======== Records supplied ========

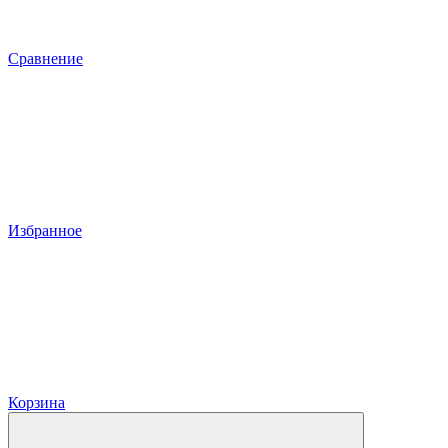
Сравнение
Избранное
Корзина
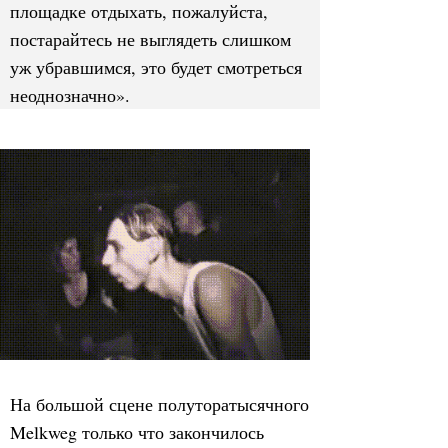
площадке отдыхать, пожалуйста,
постарайтесь не выглядеть слишком
уж убравшимся, это будет смотреться
неоднозначно».
На большой сцене полуторатысячного
Melkweg только что закончилось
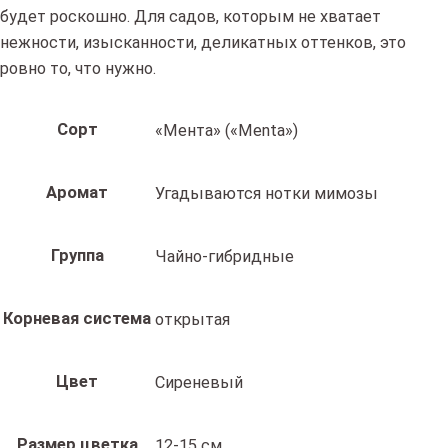
будет роскошно. Для садов, которым не хватает
нежности, изысканности, деликатных оттенков, это
ровно то, что нужно.
Сорт
«Мента» («Menta»)
Аромат
Угадываются нотки мимозы
Группа
Чайно-гибридные
Корневая система
открытая
Цвет
Сиреневый
Размер цветка
12-15 см.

========

Copy exactly. Start at the line containing "Чайно-гибридные" and continue through the last line of the records.

Answer box:
Чайно-гибридные
Корневая система
открытая
Цвет
Сиреневый
Размер цветка
12-15 см.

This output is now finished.